2-year-old’s death sparks gun safety discussion
Luther Brown (Source: WAVE 3 News)
Luther Brown (Source: WAVE 3 News)
Barry Laws (Source: WAVE 3 News)
Barry Laws (Source: WAVE 3 News)

LOUISVILLE, KY (WAVE) – Luther Brown tries to find joy each day, as he shares a message striking so close to his heart.

"I give away gun locks because I think it's a very important tool to save the life of young people," he said.
Brown was running the Little Hands Little Feet gun safety program before his grandson was killed by a reckless gun user.

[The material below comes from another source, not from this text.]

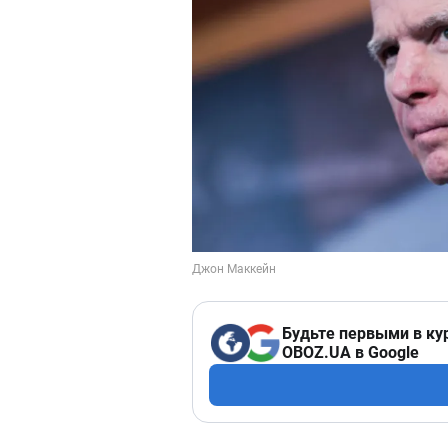
Будьте первыми в ку
OBOZ.UA в Google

"My grandson baby Dre," Brown said. "It was senseless because he was special."
Brown believes 2-year-old Jordan Mefford was special too. Mefford was shot in the face Monday and died.

Mefford and his 3-year-old brother were the only ones in the room when the weapon fired. The gun was not in its safe.

RELATED STORY: Father identifies 2-year-old shooting victim

"That 2-year-old did not know how dangerous that 9-millimeter was," Brown said.

Every gun sold in the United States comes with a lock or some sort of safety device, but experts don't always recommend them because they can be tough to open.

It took WAVE 3 News reporter Jobina Fortson 11 seconds to open the gun lock. Eleven seconds can be a long time for someone using the gun for protection.

However, Openrange CEO Barry Laws said the keys to the lock can be an issue as well.
"The kid goes, 'Oh there's keys where's the lock?' They're going to go find the lock the key goes to and they're going to be in," Laws said.

Laws said the tradition lock is a good option if you don't plan to use the gun often. However, for those that use their weapons more frequently Laws showed WAVE 3 News other options. 

"What I'm calling a finger safe or tactical safe, these typically once they're locked you need a code to get in," Laws said.

There are electronic options as well.

"The pro is when it works all you just need this card or something similar," Laws said.

However, a safe that can be opened using a magnetic card is easy for a kid to access too.

"This is my favorite because no kid will ever know what this is, it's called a book," Laws said as he showed off a safe hidden in a book.
There are endless options.
Laws, like Brown, said there is no excuse not to lock up guns.
"That's all this stuff is," Laws said. "It's insurance to protect your kids and why you wouldn't do that is very questionable."
Anyone can get free gun lock at their local Sheriff's Office.

On Tuesday, Aug. 8, a gun safety forum will be held at the West Broadway Church of Christ from 6 p.m. to 8 p.m.